In his book "Introduction to Linear Algebra" (4th edition), Pr. Strang explains in chapter 4.2 (p. 210) that the best approximation of a vector $x$ when $$Ax=b$$
has no solution is $\hat x$ and is found by this formula:
$$A^TA\hat x=A^Tb$$
Assuming the columns of $A$ spans a subspace.

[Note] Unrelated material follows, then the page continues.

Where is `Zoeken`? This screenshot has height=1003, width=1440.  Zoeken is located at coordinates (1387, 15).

Later on, in chapter 4.4 (p. 233), introducing the Gram-Schmidt process, he explains that the orthogonal matrix $Q$ which columns are orthonormal and spans the same subspace as $A$ can reduce the equation to:
$$\hat x=Q^Tb$$
because $Q^TQ=I$. However, a little later p. 236, after explaining the $QR$ factorization, Pr Strang explains that as $A=QR$ then, $\hat x$ can be found by: $$\hat x=R^{-1}Q^Tb$$
Is it the same $\hat x$. If yes, why multiplying by $R^{-1}$ produces the same result?

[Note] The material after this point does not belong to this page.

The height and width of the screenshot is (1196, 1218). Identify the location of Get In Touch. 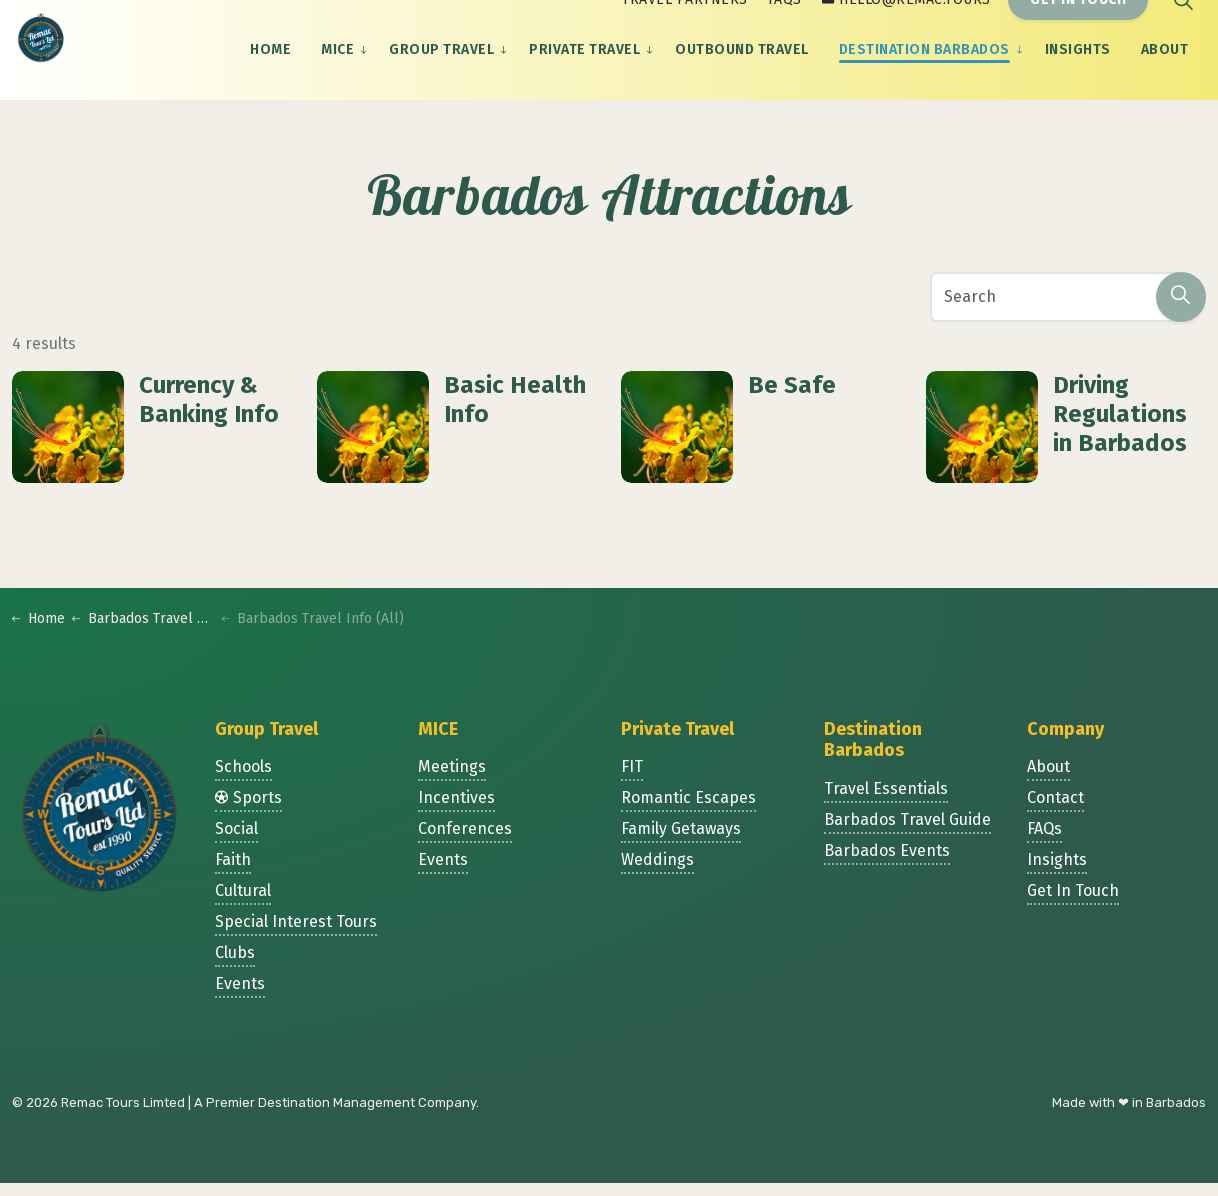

You're right and the equation should be
$$R\hat x=Q^Tb$$
Here's a quick example to show they are not the same thing
$A=\begin{bmatrix}1 & 2 \\ 1 & 3 \\ 1 & 1\end{bmatrix}$
Then use Gram-Schmidt and normalize to get
$Q=\begin{bmatrix}1/\sqrt{3} & 0 \\ 1/\sqrt{3} & 1/\sqrt{2} \\ 1/\sqrt{3} & -1/\sqrt{2}\end{bmatrix}$
You can find $R=Q^TA=\begin{bmatrix}\sqrt{3} & 2\sqrt{3} \\ 0 &\sqrt{2}\end{bmatrix}$
Consider $b=\begin{bmatrix}3\\4\\0\end{bmatrix}$. $Ax=b$ is not consistent.

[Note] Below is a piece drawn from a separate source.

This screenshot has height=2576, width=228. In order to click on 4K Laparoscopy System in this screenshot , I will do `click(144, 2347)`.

Note $Q^Tb=\begin{bmatrix}7/\sqrt{3}\\4/\sqrt{2}\end{bmatrix}$
Now hold on that and compute $A^TA=\begin{bmatrix}3 & 6 \\ 6 & 14\end{bmatrix}$
And $A^Tb=\begin{bmatrix}7 \\ 18 \end{bmatrix}$
$A^TA$ is invertible with $(A^TA)^{-1}=\begin{bmatrix}7/3 & -1 \\ -1 & 1/2\end{bmatrix}$
Multiply out $(A^TA)^{-1}A^Tb=\begin{bmatrix}-5/3 \\ 2 \end{bmatrix}\neq \begin{bmatrix}7/\sqrt{3}\\4/\sqrt{2}\end{bmatrix}=Q^Tb$
Note though if you compute $R^{-1}$ and multiply $R^{-1}Q^Tb=\begin{bmatrix}-5/3 \\ 2 \end{bmatrix}$
Alternatively the author could have said the following $$Q^TA\hat x=Q^Tb$$